A New Chapter in Bankruptcy
Bankruptcy reform is here. When the majority of the provisions from the "Bankruptcy Abuse Prevention and Consumer Protection Act of 2005" go into effect on October 17, 2005 (certain disclosure rules in the new law are subject to further rule-making by the Federal Reserve Board), abuses in Chapter 7 bankruptcies should decrease, and more debts should be repaid—a good thing, certainly. While celebrating this long-awaited reform, however, creditors need to take steps now to prepare for the impact of this new law and ensure that their own conduct is in compliance with the new requirements.
To reduce the overall number of bankruptcy filings and curtail abuses in Chapter 7 bankruptcy cases, the new law imposes a number of new requirements on consumers contemplating bankruptcy, including mandatory pre-filing credit counseling and the application of an objective, needs-based test to determine whether consumers will be able to repay their debts over time. These changes should result in fewer Chapter 7 debt discharges and more Chapter 13 repayment plans being approved by the bankruptcy courts.

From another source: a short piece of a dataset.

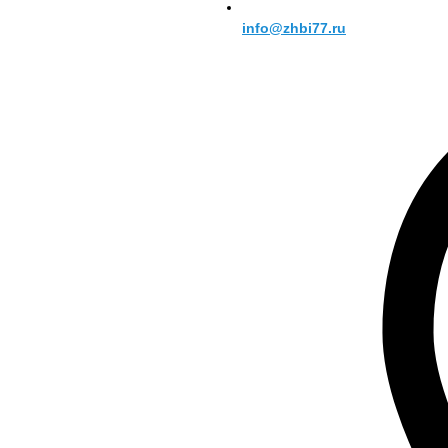
info@zhbi77.ru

Creditors must take careful note of the new requirements imposed on them under the new law. Significantly, lenders will be required to make additional disclosures (most of which will be implemented through regulations promulgated by the Federal Reserve Board) to consumers in solicitations, promotional materials, and applications for new credit extensions, including disclosures relating to "teaser" or introductory rates. "Open end" creditors—including most credit card and home equity line creditors—also will need to include new minimum payment-related disclosures in their periodic statements and establish a toll-free telephone number where consumers can obtain information about the time it will take to repay the account balance if the consumer makes only the minimum payment. Moreover, creditors will be required to make additional disclosures to debtors when seeking a binding reaffirmation of consumer debt.
The new law encourages pre-bankruptcy settlement of debts. While requiring consumers to obtain credit counseling before filing, it also penalizes creditors who "unreasonably" refuse to consider a debtor’s pre-bankruptcy repayment proposal. Creditors therefore should be prepared to receive and address increased numbers of requests from consumers for pre-bankruptcy payment restructuring and work-outs after October 17.
Meanwhile, bankruptcy filings hit a new record in the second quarter, probably in anticipation of the new law.